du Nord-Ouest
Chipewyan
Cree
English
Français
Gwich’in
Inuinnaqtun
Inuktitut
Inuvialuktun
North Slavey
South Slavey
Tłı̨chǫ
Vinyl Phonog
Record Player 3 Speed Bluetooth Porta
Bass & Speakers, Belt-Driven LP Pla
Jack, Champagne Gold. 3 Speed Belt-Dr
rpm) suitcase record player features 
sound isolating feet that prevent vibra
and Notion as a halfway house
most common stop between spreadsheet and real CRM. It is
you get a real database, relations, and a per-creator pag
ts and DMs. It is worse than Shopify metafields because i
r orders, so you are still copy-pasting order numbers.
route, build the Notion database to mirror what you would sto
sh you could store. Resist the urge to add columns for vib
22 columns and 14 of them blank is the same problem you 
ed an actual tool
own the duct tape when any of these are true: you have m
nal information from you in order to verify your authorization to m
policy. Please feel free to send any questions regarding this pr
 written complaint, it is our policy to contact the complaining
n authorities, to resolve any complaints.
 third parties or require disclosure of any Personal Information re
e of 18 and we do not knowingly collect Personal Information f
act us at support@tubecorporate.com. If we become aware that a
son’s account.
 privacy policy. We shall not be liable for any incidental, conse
------------------------------------------------------------
WHAT THE EXERCISE ASKS ::
Please transcribe the material above in full, keeping every character intact.

SOLVED EXERCISE ::
du Nord-Ouest
Chipewyan
Cree
English
Français
Gwich’in
Inuinnaqtun
Inuktitut
Inuvialuktun
North Slavey
South Slavey
Tłı̨chǫ
Vinyl Phonog
Record Player 3 Speed Bluetooth Porta
Bass & Speakers, Belt-Driven LP Pla
Jack, Champagne Gold. 3 Speed Belt-Dr
rpm) suitcase record player features 
sound isolating feet that prevent vibra
and Notion as a halfway house
most common stop between spreadsheet and real CRM. It is
you get a real database, relations, and a per-creator pag
ts and DMs. It is worse than Shopify metafields because i
r orders, so you are still copy-pasting order numbers.
route, build the Notion database to mirror what you would sto
sh you could store. Resist the urge to add columns for vib
22 columns and 14 of them blank is the same problem you 
ed an actual tool
own the duct tape when any of these are true: you have m
nal information from you in order to verify your authorization to m
policy. Please feel free to send any questions regarding this pr
 written complaint, it is our policy to contact the complaining
n authorities, to resolve any complaints.
 third parties or require disclosure of any Personal Information re
e of 18 and we do not knowingly collect Personal Information f
act us at support@tubecorporate.com. If we become aware that a
son’s account.
 privacy policy. We shall not be liable for any incidental, conse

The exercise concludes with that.